* _What needs to be done_
Write out all the data below exactly.

* _Information supplied_
----
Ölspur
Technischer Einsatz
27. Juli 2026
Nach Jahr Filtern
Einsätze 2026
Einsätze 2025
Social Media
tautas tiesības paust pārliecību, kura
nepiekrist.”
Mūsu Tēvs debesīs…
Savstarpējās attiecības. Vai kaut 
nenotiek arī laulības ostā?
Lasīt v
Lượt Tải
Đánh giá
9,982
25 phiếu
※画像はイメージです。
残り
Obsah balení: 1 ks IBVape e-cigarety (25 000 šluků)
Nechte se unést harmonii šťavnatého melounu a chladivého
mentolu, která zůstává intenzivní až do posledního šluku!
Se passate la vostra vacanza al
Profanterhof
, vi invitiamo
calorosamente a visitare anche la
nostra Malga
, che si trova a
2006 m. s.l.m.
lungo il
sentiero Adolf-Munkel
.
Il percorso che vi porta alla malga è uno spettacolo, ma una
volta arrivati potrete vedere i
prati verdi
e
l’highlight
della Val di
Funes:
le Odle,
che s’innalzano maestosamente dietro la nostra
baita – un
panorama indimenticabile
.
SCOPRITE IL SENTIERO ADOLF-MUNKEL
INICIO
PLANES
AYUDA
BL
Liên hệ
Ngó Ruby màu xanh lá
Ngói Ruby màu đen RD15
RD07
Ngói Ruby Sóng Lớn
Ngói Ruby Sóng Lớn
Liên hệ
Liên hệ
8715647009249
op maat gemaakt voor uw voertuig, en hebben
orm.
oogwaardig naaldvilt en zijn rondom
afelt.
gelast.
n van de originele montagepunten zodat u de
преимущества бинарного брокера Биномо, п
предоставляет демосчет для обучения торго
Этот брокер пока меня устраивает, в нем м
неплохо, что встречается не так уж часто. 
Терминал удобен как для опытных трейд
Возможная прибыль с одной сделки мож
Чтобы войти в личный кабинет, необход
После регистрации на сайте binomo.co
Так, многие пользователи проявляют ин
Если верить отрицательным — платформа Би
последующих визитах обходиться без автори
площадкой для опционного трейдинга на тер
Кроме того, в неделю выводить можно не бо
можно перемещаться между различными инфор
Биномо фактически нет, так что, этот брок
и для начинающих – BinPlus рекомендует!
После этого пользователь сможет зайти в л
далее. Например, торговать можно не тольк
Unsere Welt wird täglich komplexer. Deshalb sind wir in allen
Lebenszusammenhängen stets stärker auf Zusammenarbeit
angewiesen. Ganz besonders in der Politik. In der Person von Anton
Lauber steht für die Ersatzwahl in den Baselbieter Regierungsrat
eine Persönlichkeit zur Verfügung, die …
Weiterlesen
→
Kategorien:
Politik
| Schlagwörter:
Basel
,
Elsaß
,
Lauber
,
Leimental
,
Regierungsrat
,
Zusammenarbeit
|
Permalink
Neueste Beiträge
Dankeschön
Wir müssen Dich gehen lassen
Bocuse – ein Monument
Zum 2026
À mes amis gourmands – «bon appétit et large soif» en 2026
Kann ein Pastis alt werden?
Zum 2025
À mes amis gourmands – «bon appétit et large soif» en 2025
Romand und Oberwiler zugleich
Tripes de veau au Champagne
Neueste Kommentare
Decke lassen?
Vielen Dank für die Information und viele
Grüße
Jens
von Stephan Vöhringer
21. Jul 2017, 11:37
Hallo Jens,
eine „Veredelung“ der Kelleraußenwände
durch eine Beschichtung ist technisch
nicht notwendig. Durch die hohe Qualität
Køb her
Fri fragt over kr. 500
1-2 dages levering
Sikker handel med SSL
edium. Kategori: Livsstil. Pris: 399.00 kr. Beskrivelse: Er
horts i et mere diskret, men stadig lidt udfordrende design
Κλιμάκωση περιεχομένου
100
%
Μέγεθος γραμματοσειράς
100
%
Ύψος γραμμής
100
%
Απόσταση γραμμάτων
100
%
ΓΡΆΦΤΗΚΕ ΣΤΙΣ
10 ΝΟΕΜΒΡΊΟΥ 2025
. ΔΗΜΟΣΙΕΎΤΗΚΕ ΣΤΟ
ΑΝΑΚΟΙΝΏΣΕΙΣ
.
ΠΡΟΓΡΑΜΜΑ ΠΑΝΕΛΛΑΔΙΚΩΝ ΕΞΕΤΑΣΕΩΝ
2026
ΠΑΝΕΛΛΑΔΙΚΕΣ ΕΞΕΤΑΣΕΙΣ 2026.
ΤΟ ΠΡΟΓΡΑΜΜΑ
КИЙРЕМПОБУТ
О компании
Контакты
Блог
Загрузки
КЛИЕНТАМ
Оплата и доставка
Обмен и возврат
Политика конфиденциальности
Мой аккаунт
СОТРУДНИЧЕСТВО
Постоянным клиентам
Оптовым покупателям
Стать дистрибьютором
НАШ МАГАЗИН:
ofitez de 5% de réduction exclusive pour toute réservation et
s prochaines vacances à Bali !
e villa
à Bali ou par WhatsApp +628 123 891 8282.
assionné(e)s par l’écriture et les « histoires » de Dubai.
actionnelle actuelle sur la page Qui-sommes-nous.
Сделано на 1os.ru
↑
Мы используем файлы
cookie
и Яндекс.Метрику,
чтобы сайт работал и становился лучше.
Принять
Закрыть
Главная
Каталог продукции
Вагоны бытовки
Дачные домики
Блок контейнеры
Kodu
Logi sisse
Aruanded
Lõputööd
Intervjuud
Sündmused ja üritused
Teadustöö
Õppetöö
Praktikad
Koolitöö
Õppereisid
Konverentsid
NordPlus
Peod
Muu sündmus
----
* _Solution_
Ölspur
Technischer Einsatz
27. Juli 2026
Nach Jahr Filtern
Einsätze 2026
Einsätze 2025
Social Media
tautas tiesības paust pārliecību, kura
nepiekrist.”
Mūsu Tēvs debesīs…
Savstarpējās attiecības. Vai kaut 
nenotiek arī laulības ostā?
Lasīt v
Lượt Tải
Đánh giá
9,982
25 phiếu
※画像はイメージです。
残り
Obsah balení: 1 ks IBVape e-cigarety (25 000 šluků)
Nechte se unést harmonii šťavnatého melounu a chladivého
mentolu, která zůstává intenzivní až do posledního šluku!
Se passate la vostra vacanza al
Profanterhof
, vi invitiamo
calorosamente a visitare anche la
nostra Malga
, che si trova a
2006 m. s.l.m.
lungo il
sentiero Adolf-Munkel
.
Il percorso che vi porta alla malga è uno spettacolo, ma una
volta arrivati potrete vedere i
prati verdi
e
l’highlight
della Val di
Funes:
le Odle,
che s’innalzano maestosamente dietro la nostra
baita – un
panorama indimenticabile
.
SCOPRITE IL SENTIERO ADOLF-MUNKEL
INICIO
PLANES
AYUDA
BL
Liên hệ
Ngó Ruby màu xanh lá
Ngói Ruby màu đen RD15
RD07
Ngói Ruby Sóng Lớn
Ngói Ruby Sóng Lớn
Liên hệ
Liên hệ
8715647009249
op maat gemaakt voor uw voertuig, en hebben
orm.
oogwaardig naaldvilt en zijn rondom
afelt.
gelast.
n van de originele montagepunten zodat u de
преимущества бинарного брокера Биномо, п
предоставляет демосчет для обучения торго
Этот брокер пока меня устраивает, в нем м
неплохо, что встречается не так уж часто. 
Терминал удобен как для опытных трейд
Возможная прибыль с одной сделки мож
Чтобы войти в личный кабинет, необход
После регистрации на сайте binomo.co
Так, многие пользователи проявляют ин
Если верить отрицательным — платформа Би
последующих визитах обходиться без автори
площадкой для опционного трейдинга на тер
Кроме того, в неделю выводить можно не бо
можно перемещаться между различными инфор
Биномо фактически нет, так что, этот брок
и для начинающих – BinPlus рекомендует!
После этого пользователь сможет зайти в л
далее. Например, торговать можно не тольк
Unsere Welt wird täglich komplexer. Deshalb sind wir in allen
Lebenszusammenhängen stets stärker auf Zusammenarbeit
angewiesen. Ganz besonders in der Politik. In der Person von Anton
Lauber steht für die Ersatzwahl in den Baselbieter Regierungsrat
eine Persönlichkeit zur Verfügung, die …
Weiterlesen
→
Kategorien:
Politik
| Schlagwörter:
Basel
,
Elsaß
,
Lauber
,
Leimental
,
Regierungsrat
,
Zusammenarbeit
|
Permalink
Neueste Beiträge
Dankeschön
Wir müssen Dich gehen lassen
Bocuse – ein Monument
Zum 2026
À mes amis gourmands – «bon appétit et large soif» en 2026
Kann ein Pastis alt werden?
Zum 2025
À mes amis gourmands – «bon appétit et large soif» en 2025
Romand und Oberwiler zugleich
Tripes de veau au Champagne
Neueste Kommentare
Decke lassen?
Vielen Dank für die Information und viele
Grüße
Jens
von Stephan Vöhringer
21. Jul 2017, 11:37
Hallo Jens,
eine „Veredelung“ der Kelleraußenwände
durch eine Beschichtung ist technisch
nicht notwendig. Durch die hohe Qualität
Køb her
Fri fragt over kr. 500
1-2 dages levering
Sikker handel med SSL
edium. Kategori: Livsstil. Pris: 399.00 kr. Beskrivelse: Er
horts i et mere diskret, men stadig lidt udfordrende design
Κλιμάκωση περιεχομένου
100
%
Μέγεθος γραμματοσειράς
100
%
Ύψος γραμμής
100
%
Απόσταση γραμμάτων
100
%
ΓΡΆΦΤΗΚΕ ΣΤΙΣ
10 ΝΟΕΜΒΡΊΟΥ 2025
. ΔΗΜΟΣΙΕΎΤΗΚΕ ΣΤΟ
ΑΝΑΚΟΙΝΏΣΕΙΣ
.
ΠΡΟΓΡΑΜΜΑ ΠΑΝΕΛΛΑΔΙΚΩΝ ΕΞΕΤΑΣΕΩΝ
2026
ΠΑΝΕΛΛΑΔΙΚΕΣ ΕΞΕΤΑΣΕΙΣ 2026.
ΤΟ ΠΡΟΓΡΑΜΜΑ
КИЙРЕМПОБУТ
О компании
Контакты
Блог
Загрузки
КЛИЕНТАМ
Оплата и доставка
Обмен и возврат
Политика конфиденциальности
Мой аккаунт
СОТРУДНИЧЕСТВО
Постоянным клиентам
Оптовым покупателям
Стать дистрибьютором
НАШ МАГАЗИН:
ofitez de 5% de réduction exclusive pour toute réservation et
s prochaines vacances à Bali !
e villa
à Bali ou par WhatsApp +628 123 891 8282.
assionné(e)s par l’écriture et les « histoires » de Dubai.
actionnelle actuelle sur la page Qui-sommes-nous.
Сделано на 1os.ru
↑
Мы используем файлы
cookie
и Яндекс.Метрику,
чтобы сайт работал и становился лучше.
Принять
Закрыть
Главная
Каталог продукции
Вагоны бытовки
Дачные домики
Блок контейнеры
Kodu
Logi sisse
Aruanded
Lõputööd
Intervjuud
Sündmused ja üritused
Teadustöö
Õppetöö
Praktikad
Koolitöö
Õppereisid
Konverentsid
NordPlus
Peod
Muu sündmus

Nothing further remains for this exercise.